One article in the new Summer issue that really could have used more room was the one on mobiles. You should see just my outline for it! The art of mobiles is so broad that it would be impossible to get even just a taste of all that can be done in one article, even if we took up all the pages doing it. Mobiles, like any art form, can be taken in a myriad of directions. Just as a necklace does not need to be a series of symmetrically strung beads, a mobile does not need to be just a series of the same or similar objects hanging in any predictable pattern. The elements don’t even need to hang straight down but can shoot out sideways or straight up into the air. The assembly can be organized horizontally, vertically, or in some random pattern. The only thing a mobile needs is controlled balance.
I wanted to share more than the few mobiles you see in the article, but it’s really hard to choose ones that represent all these can be. The handful in the article barely touch the pool of possibility. So if you read the article and are intrigued, start by creating the simple mobile in the tutorial. Creating the tutorial example will give you a better idea of what the art of balancing is all about, then you can go out and search for more mobiles. You will be amazed by what is out there.
Here is just one out-of-the-box idea for mobile art that combines wall art, as well. Carolyn Weir creates all kinds of mobiles in a variety of materials, but I like these moving scenes the best. The two-dimensional image changes from a specific horizontal scene to a series of abstract vertical designs as it moves. The mobile also allows her to display two of her paintings which turn into multiple scenes as the pieces move around and realign so you’d basically have a different picture moment to moment.
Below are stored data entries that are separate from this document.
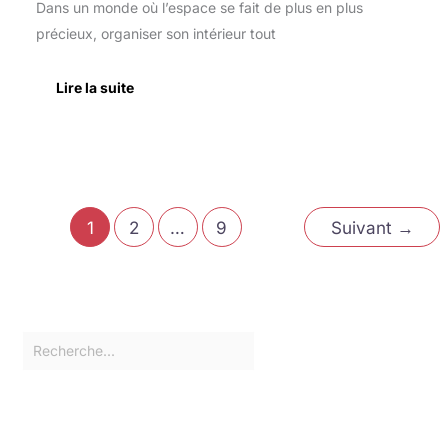
Dans un monde où l’espace se fait de plus en plus
précieux, organiser son intérieur tout
Lire la suite
1
2
…
9
Suivant
→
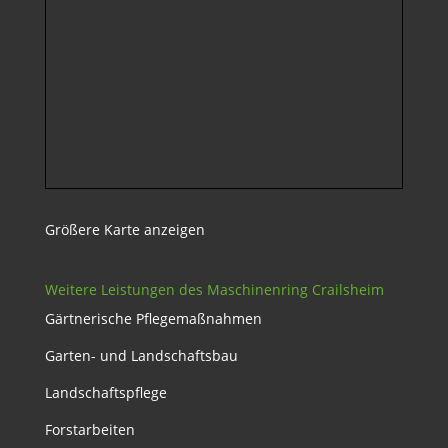
Größere Karte anzeigen
Weitere Leistungen des Maschinenring Crailsheim
Gärtnerische Pflegemaßnahmen
Garten- und Landschaftsbau
Landschaftspflege
Forstarbeiten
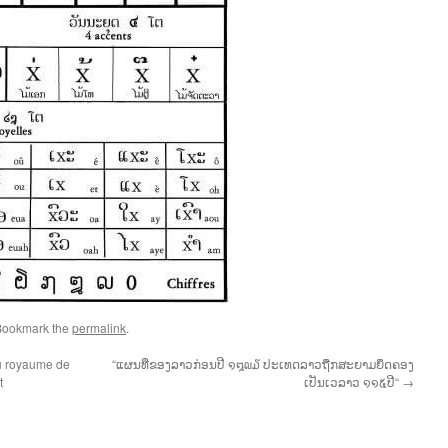
Bookmark the
permalink
.
u royaume de
“ແຜນທີ່ຂອງລາວກ່ອນປີ ໑໘໙໓ ປະເທດລາວຖືກສະຍາມຍຶດຄອງ
t
ເປັນເວລາວ ໑໑໕ປີ“
→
If you’ve read the article already, can you recognize the balance points and why she hung them from these specific points? Kind of cool to know these things now, isn’t it?
Carolyn also creates the more classic Calder style mobiles, of which you can see examples in her Etsy shop. For more of these scene mobiles, take a look at all the examples on her blog. And if you want to see these and her other mobiles in motion, take a look at her videos on YouTube.
Inspirational Challenge of the Day: Make something that moves. Add dangling elements, something that spins, or an element that swings to your next piece. If you already create a lot of dangles and other hanging pieces, try pushing how you hang them. Try balancing in asymmetrical arrangements or attach dangles to a vertical or diagonal element instead of horizontal.